Two recent additions to the Sackville public art inventory are drawing media attention as well drawing people to the Town’s downtown core to see them. An attractive space on the corner of Bridge and Weldon Streets, adjacent to the local Salvation Army store, is now home to a public art sculpture as well as a 3D sidewalk chalk drawing. People are being drawn to the new art, as well as the unique variety of shops and restaurants that Sackville has to offer.
The recently installed sculpture by artist Christian Toth, titled “Heron’s Watch”, has drawn universal praise for it’s beauty and appropriate connection to Sackville and the nearby Tantramar Marsh. The bronze sculpture features two ducks, one standing and one sitting. Overlooking the two ducks is a majestic heron. The three birds sit on a landscaped pedestal and viewed together offer an impressive commemoration to the marsh and its waterfowl inhabitants. The ducks are named Grace Annie (after Grace Annie Lockhart, a famous graduate of Mount Allison University), and Willy. The heron is named Erin, and the whole sculpture is titled “Heron’s Watch”. The names of the birds and the sculpture were all submitted by local children during a naming contest. The contest winners were Marek Tower, Sophie Boomer-Searle, Dorothée Desrochers, and Ella Snowdon.

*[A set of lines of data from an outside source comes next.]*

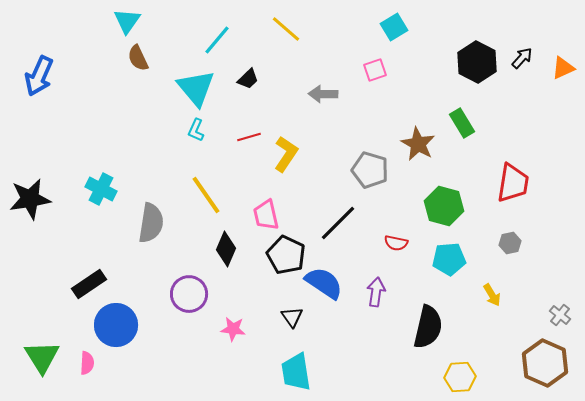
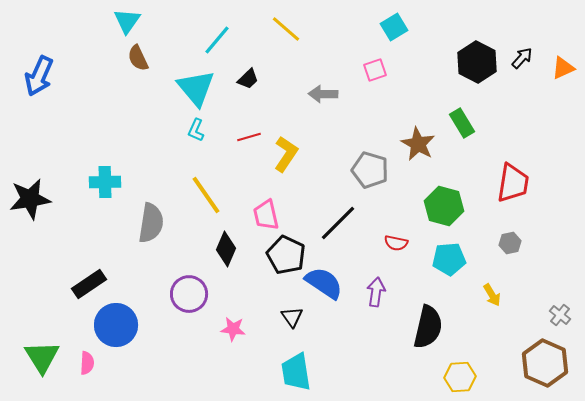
cyan cross at (101, 189): moved 4 px right, 7 px up; rotated 28 degrees counterclockwise
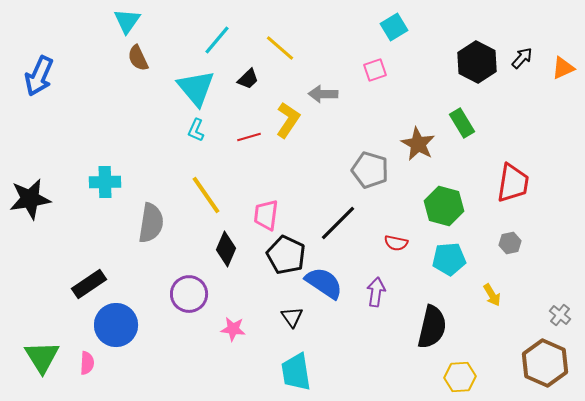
yellow line at (286, 29): moved 6 px left, 19 px down
yellow L-shape at (286, 154): moved 2 px right, 34 px up
pink trapezoid at (266, 215): rotated 20 degrees clockwise
black semicircle at (428, 327): moved 4 px right
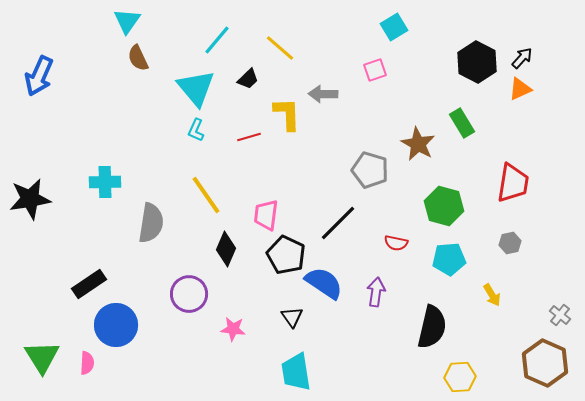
orange triangle at (563, 68): moved 43 px left, 21 px down
yellow L-shape at (288, 120): moved 1 px left, 6 px up; rotated 36 degrees counterclockwise
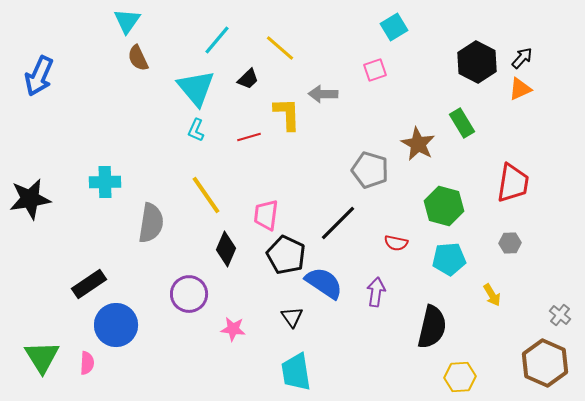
gray hexagon at (510, 243): rotated 10 degrees clockwise
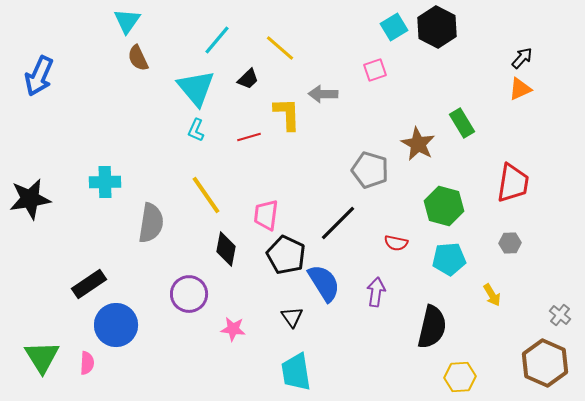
black hexagon at (477, 62): moved 40 px left, 35 px up
black diamond at (226, 249): rotated 12 degrees counterclockwise
blue semicircle at (324, 283): rotated 24 degrees clockwise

As part of the celebration event for the new sculpture, the Town commissioned artist Dave Johnston (know as Chalkmaster Dave) to create a 3D sidewalk drawing just beside the sculpture. The “terrifying pit of doom” gives the illusion that part of the sidewalk is missing and that people who approach it are in danger of falling in. It’s especially effective when people pose on it and take a photograph. The sidewalk drawing demonstration in also an example of what would be offered if the Town undertakes a sidewalk art festival they are considering for 2017.